ACTIVITY: Repeat the lines from the line with "shunday shakl oladi!" to the line with "tushunishingiz mumkin!" in the listing below, keeping both end lines and adding nothing.

RECORDS FOR THE TASK:

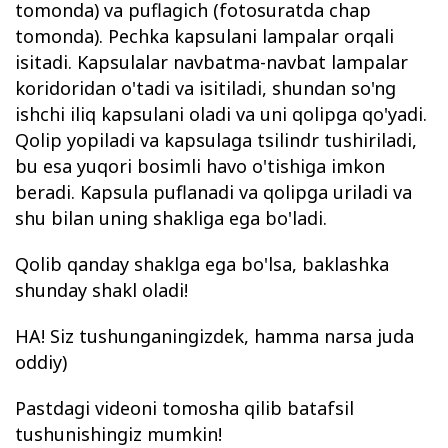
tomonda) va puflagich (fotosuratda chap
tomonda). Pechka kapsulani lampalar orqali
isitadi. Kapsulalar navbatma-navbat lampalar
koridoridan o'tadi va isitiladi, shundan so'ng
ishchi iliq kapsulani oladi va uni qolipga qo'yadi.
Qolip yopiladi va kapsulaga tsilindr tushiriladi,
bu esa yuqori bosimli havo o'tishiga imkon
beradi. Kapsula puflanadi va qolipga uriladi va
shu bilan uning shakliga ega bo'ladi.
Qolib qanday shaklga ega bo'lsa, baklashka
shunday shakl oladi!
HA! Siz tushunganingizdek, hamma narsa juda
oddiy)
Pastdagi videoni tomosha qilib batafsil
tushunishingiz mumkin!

...

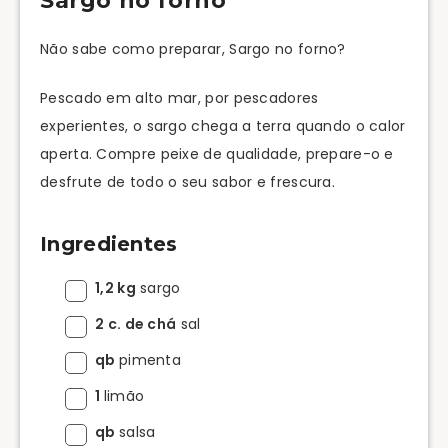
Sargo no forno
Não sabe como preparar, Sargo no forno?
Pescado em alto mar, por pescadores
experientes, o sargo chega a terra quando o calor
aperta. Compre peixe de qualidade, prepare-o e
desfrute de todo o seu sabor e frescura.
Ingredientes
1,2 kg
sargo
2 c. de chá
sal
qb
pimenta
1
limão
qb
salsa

ANSWER BOX:
shunday shakl oladi!
HA! Siz tushunganingizdek, hamma narsa juda
oddiy)
Pastdagi videoni tomosha qilib batafsil
tushunishingiz mumkin!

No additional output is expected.